Might be too aggressive on deleting existing tokens

[ocdtrekkie]

Since the functionality to re-request has gone in, I've noticed I get a lot more Powerbox requests for feeds that I am confident I already granted permissions to. It's plausible that some of them have changed their http to https or vice versa, but it seems to happen more than that alone would justify.

My guess is that perhaps sometimes the proxy is deleting tokens that were still valid, and having to re-request them, but I don't see a clear pattern yet. I'd say more "personal blogs" than major websites end up doing this, so it may have to do with reliability or response time of the sites being connected to.

[zenhack]

Ack, thanks for the report.

The logic is definitely a bit pessimistic; it will try to fetch a new token basically whenever it gets a 500 response. The way the code is currently structured makes it hard to tell the difference between a genuine 500 error and the bridge responding with 500 because it couldn't restore the token.

We could try to refactor this to talk to the Sandstorm API and call restore() itself, and only try fetching a new token if that fails (otherwise assuming it's just a real 500 error).

Alternatively, it might be nice to make changes to sandstorm-http-bridge such that it's easy to tell the difference between these two scenarios, maybe by adding a header (one that's not on websession's whitelist) to the response in the case of an error during restore or such.

[ocdtrekkie]

It isn't, as far as I can tell, massively problematic, but I figured I should report it.

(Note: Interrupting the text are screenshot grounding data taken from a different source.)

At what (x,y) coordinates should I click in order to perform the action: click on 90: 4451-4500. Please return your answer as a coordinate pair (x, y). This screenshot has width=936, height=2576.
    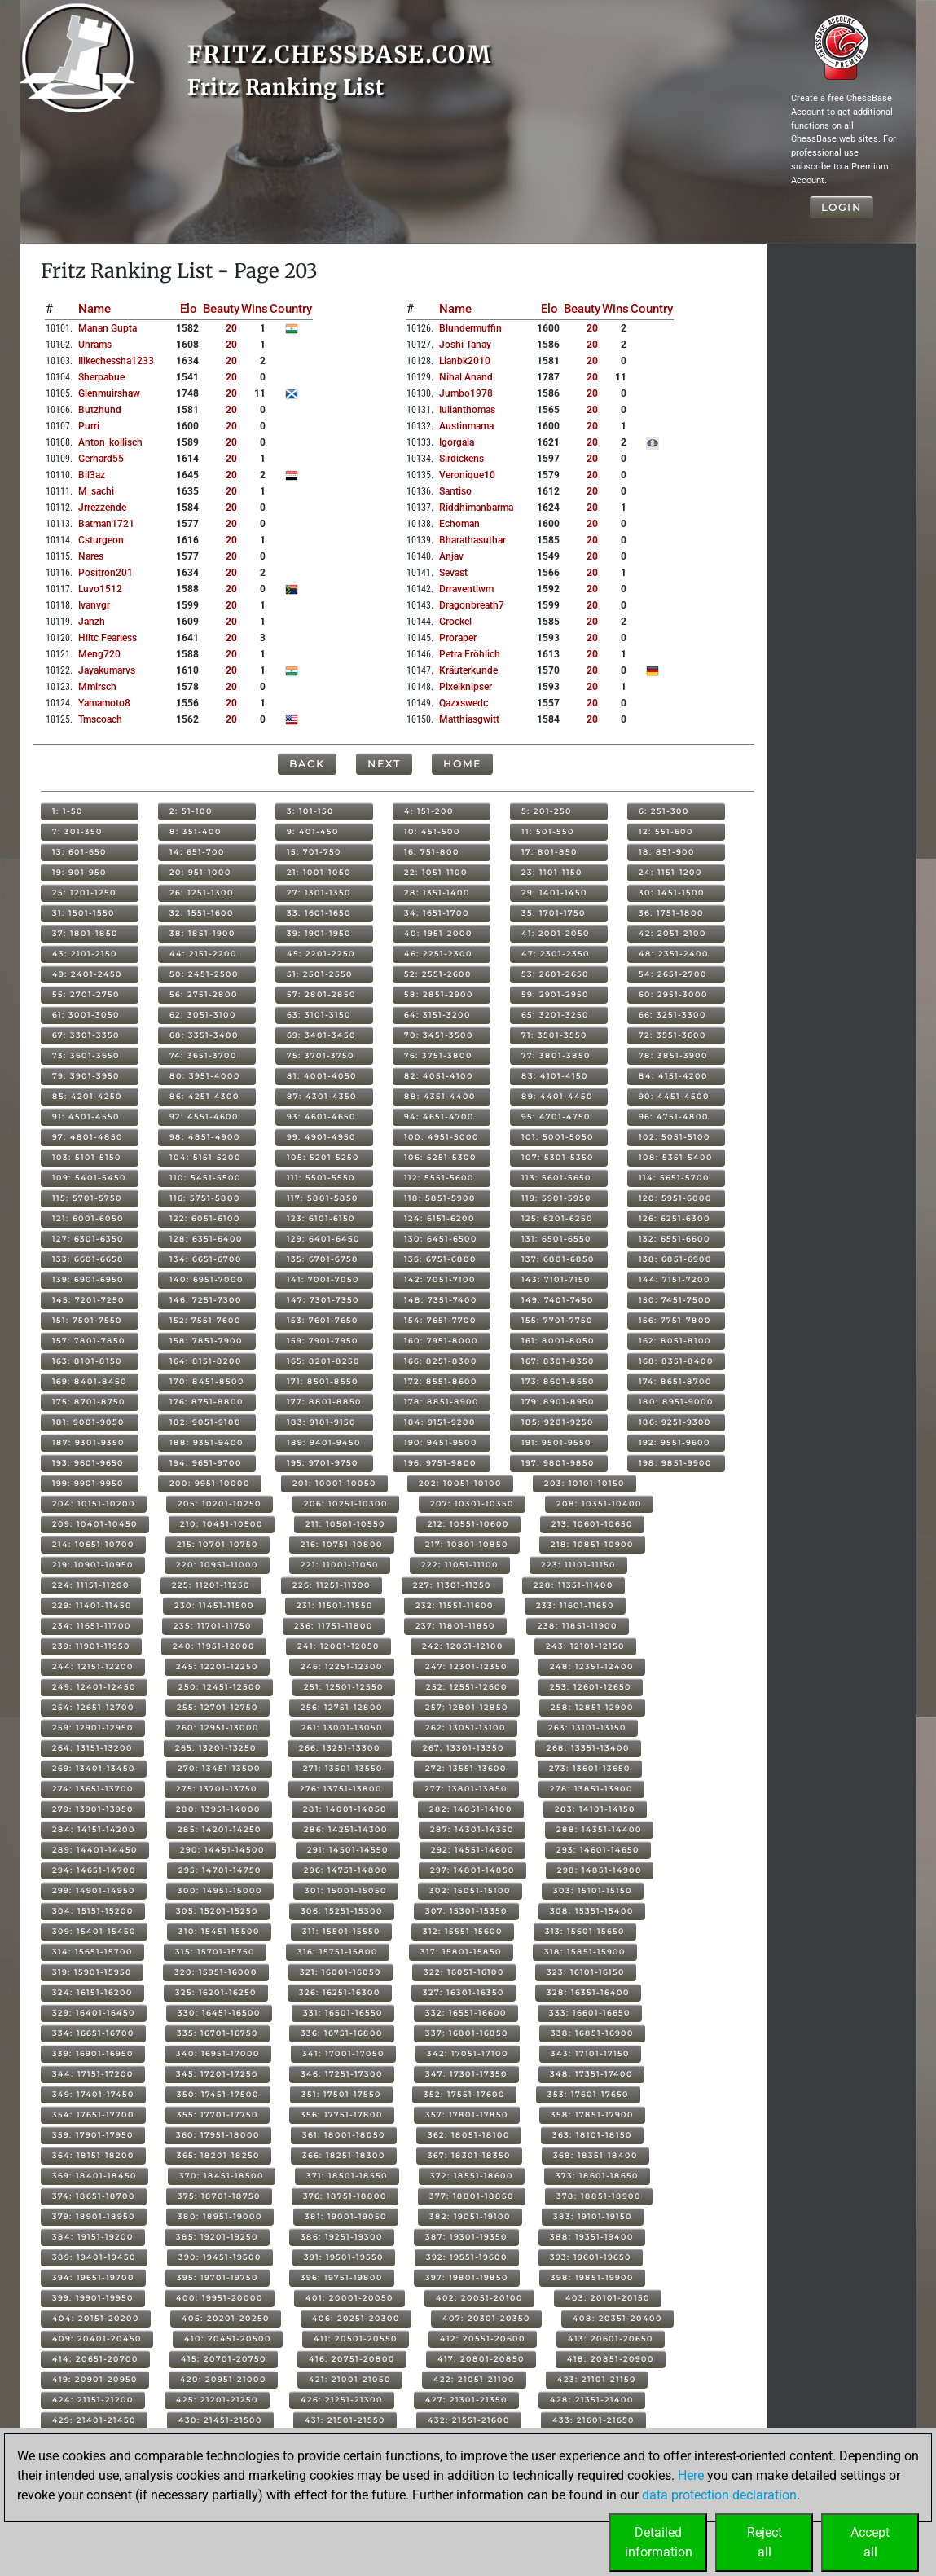
    Looking at the image, I should click on (674, 1096).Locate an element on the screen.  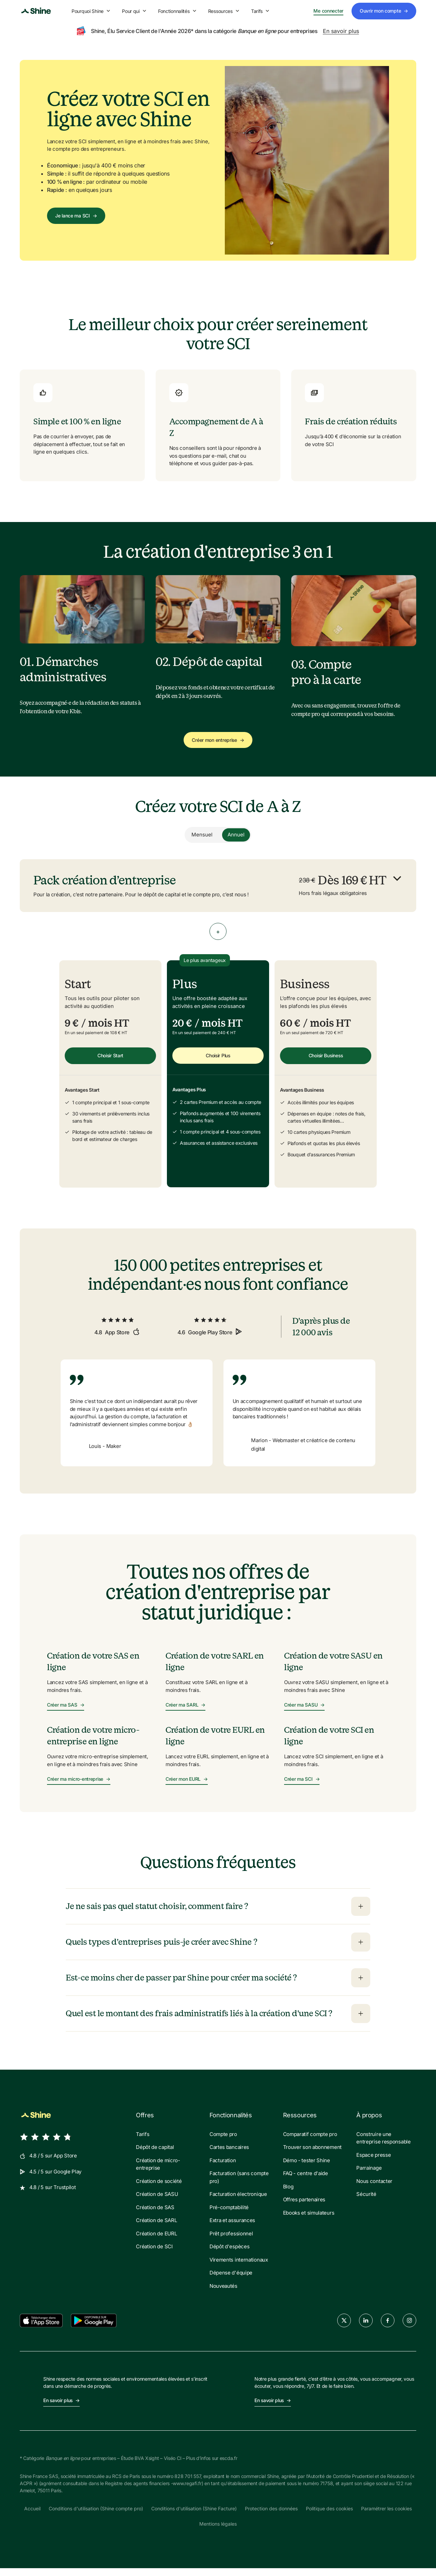
Création de SAS is located at coordinates (155, 2215).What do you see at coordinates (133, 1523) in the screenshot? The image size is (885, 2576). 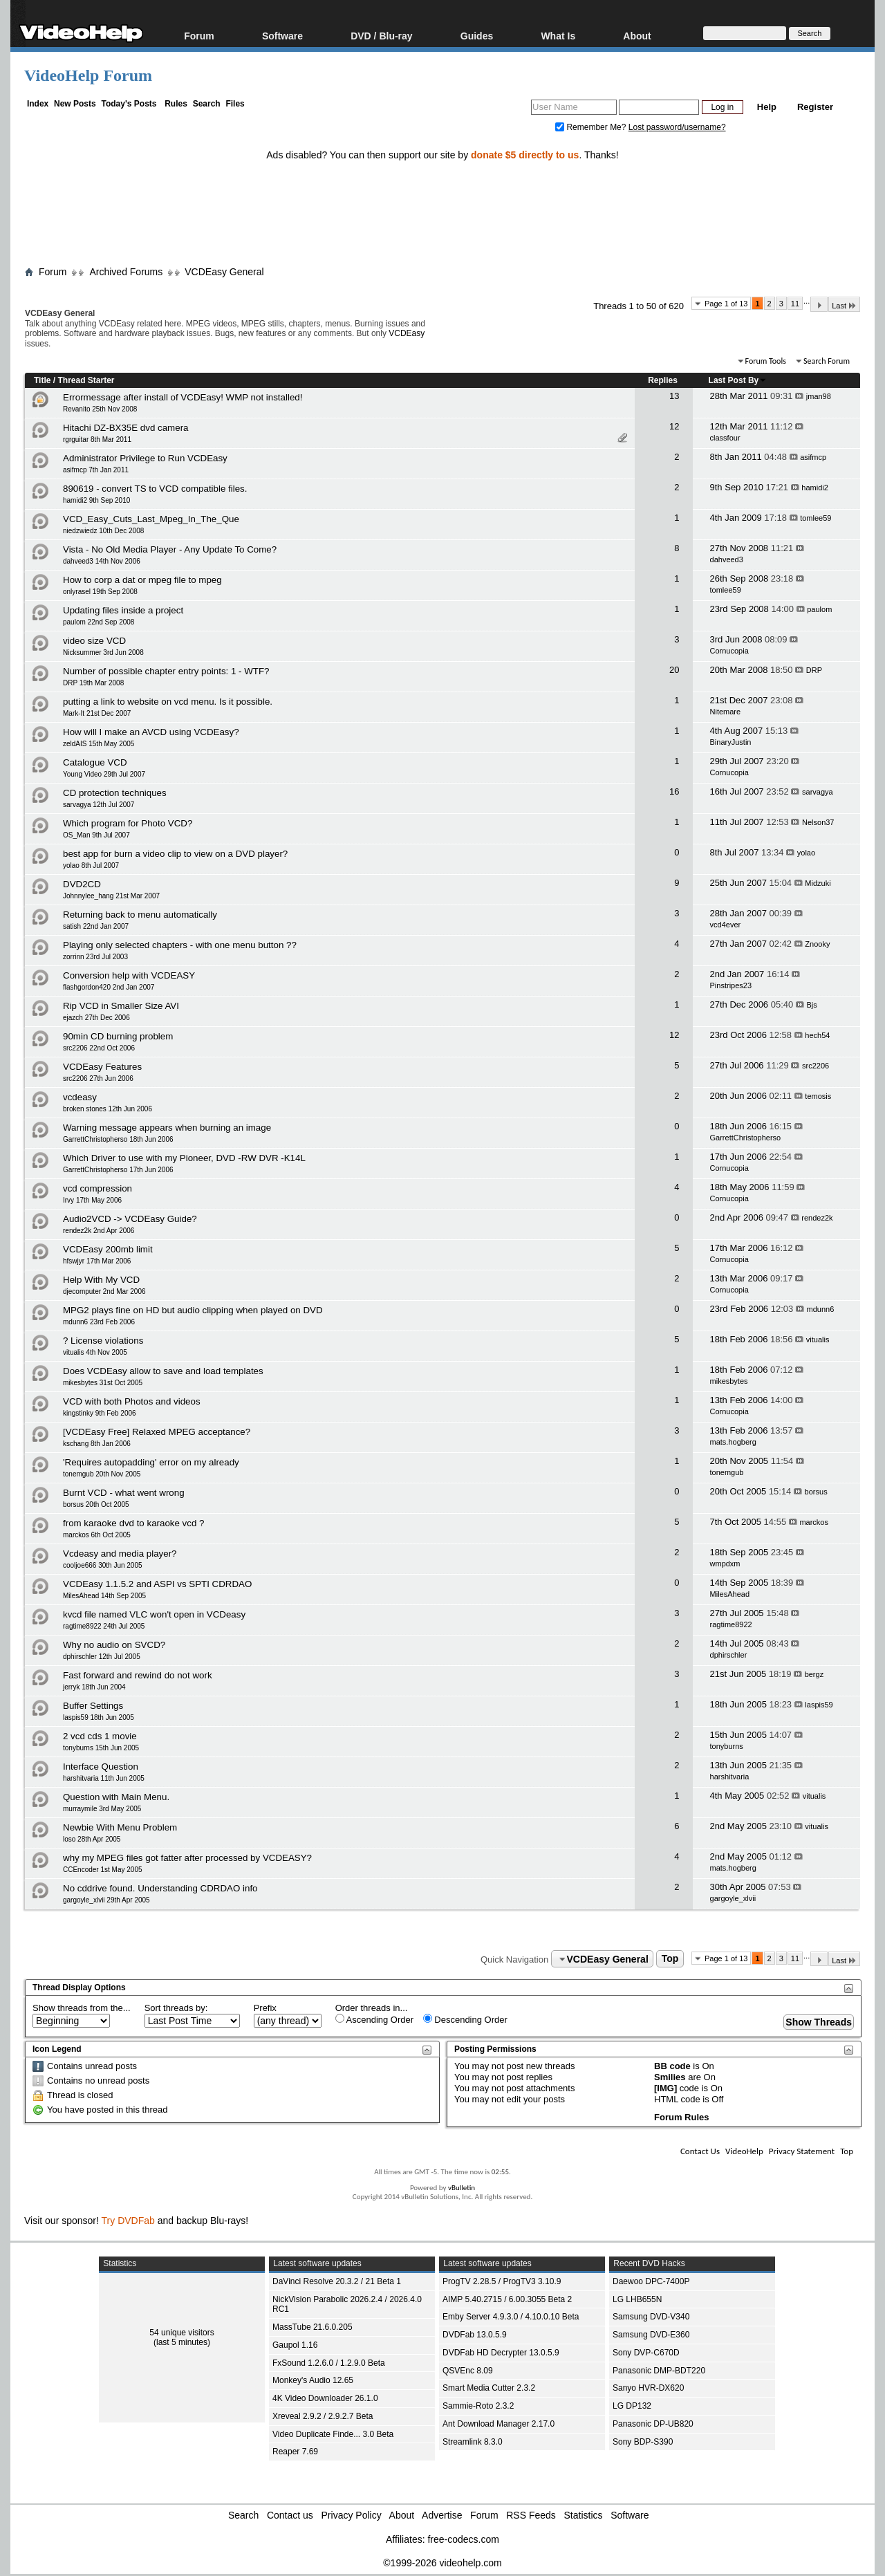 I see `from karaoke dvd to karaoke vcd ?` at bounding box center [133, 1523].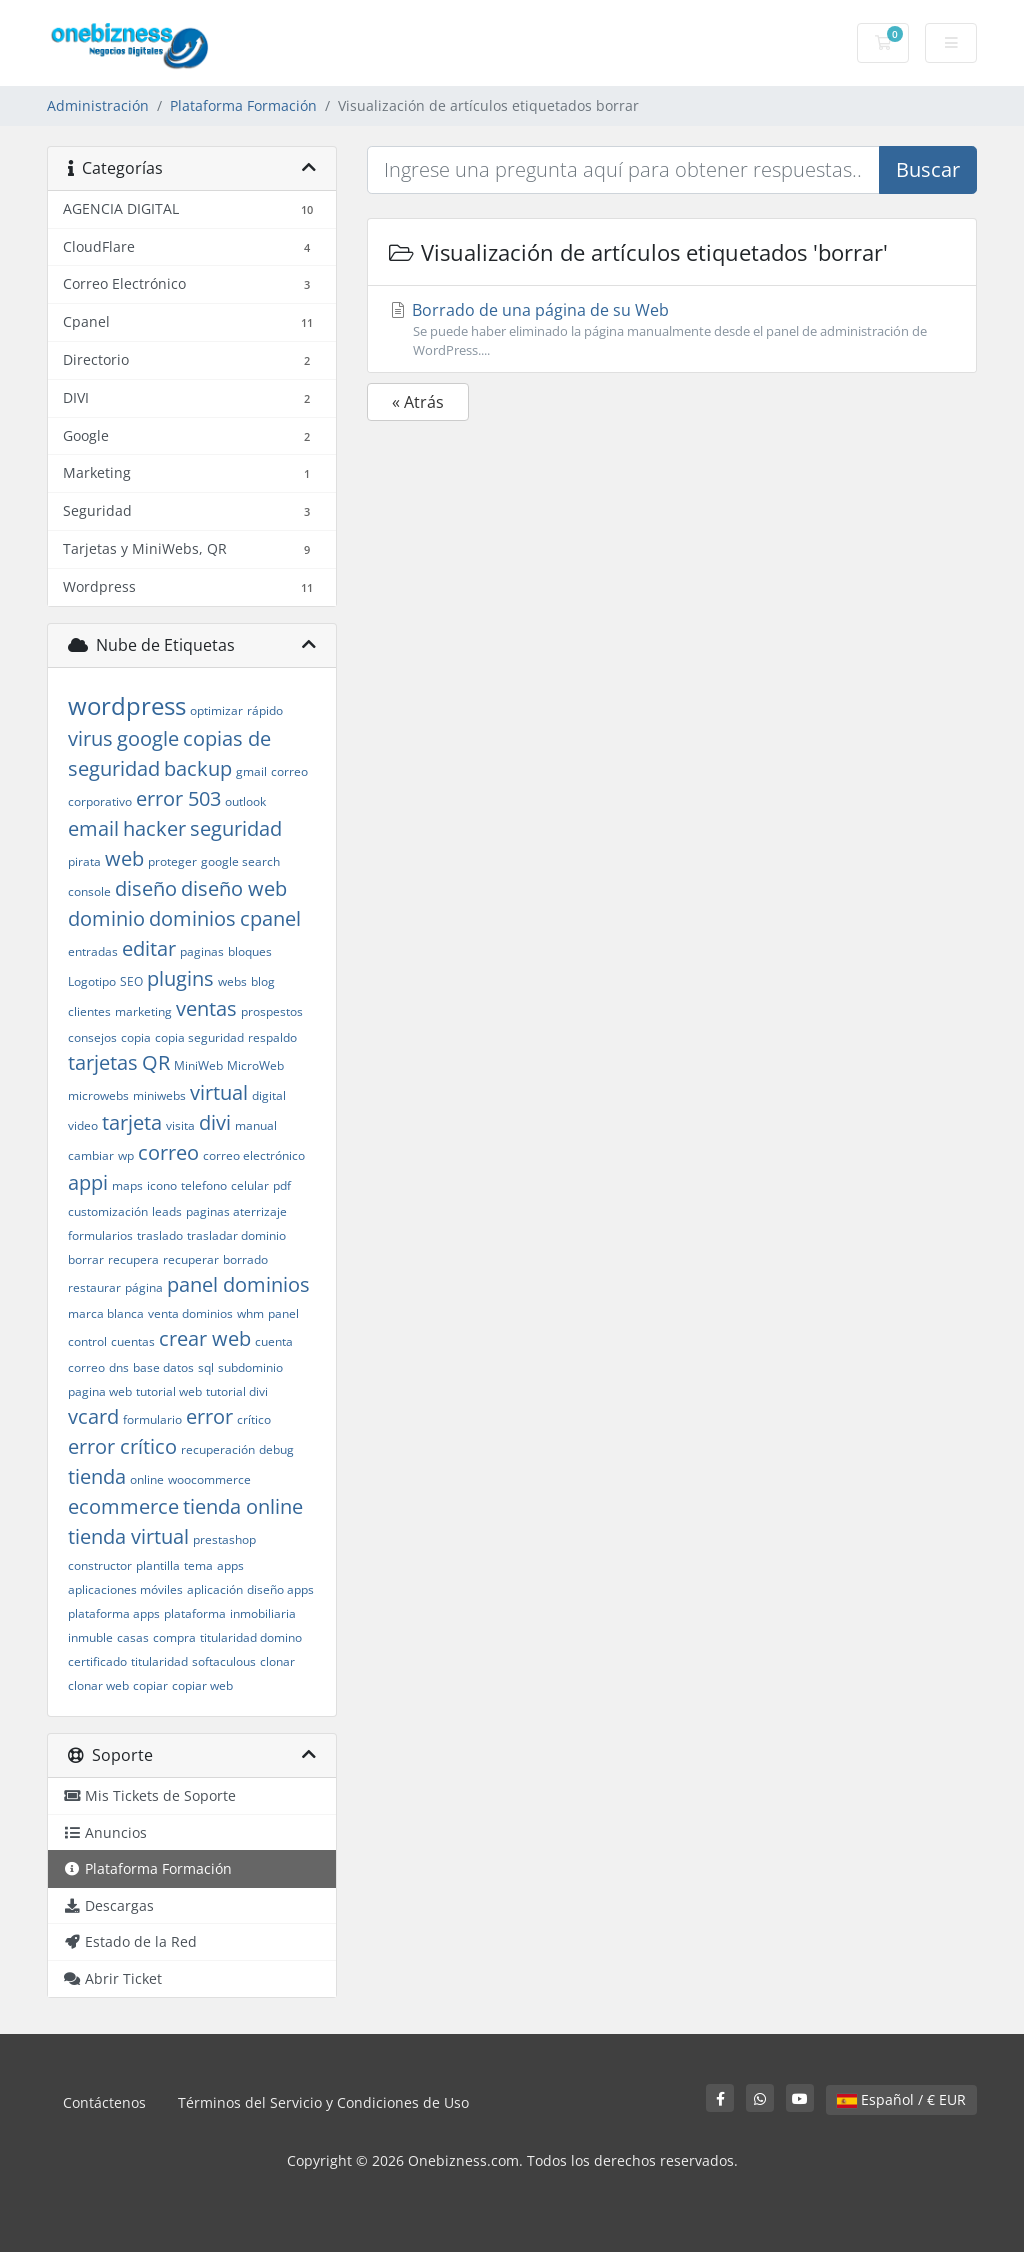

I guess the big question is, when it's not open on the UI, and just doing Cron jobs or mobile access, will it drop the existing token? Or will it only drop the token when it's possible for it to request a new one at the same time? Because of the possibility it can miss a single request, it probably shouldn't stop trying to use the existing token unless it's possible to ask the user for a new one.

[zenhack]

It should only delete the old token if fetching a new one succeeds, so if you're not around to approve it it should continue as before.

[ocdtrekkie]

So, I am still getting the impression on a failure, it drops the old token entirely. I had an Internet outage yesterday, and basically every feed stop working until I went in and debug-feed'd to force it to give me fresh Powerbox requests for nearly every feed.

[zenhack]

Looking again, you're right -- the logic in there does delete the token before trying to fetch a new one. I'll fix it soonish.

[zenhack]

@ocdtrekkie, I pushed a fix, and also pushed a new ttrss spk that includes it. Did some basic testing to make sure it doesn't break any existing functionality, but didn't go to the trouble of orchestrating a 500 while the browser is closed... but I think it's right.

[ocdtrekkie]

I'll try it out. There's a few feeds I find pretty unreliable that tend to trigger the issue regularly. If those stop I'll know you fixed it.

Thanks!

[ocdtrekkie]

It seems to be working quite well over the past day, and I've had no errant Powerbox requests. (I assume most of them come from single missed queries during maintenance windows or similar during the night.)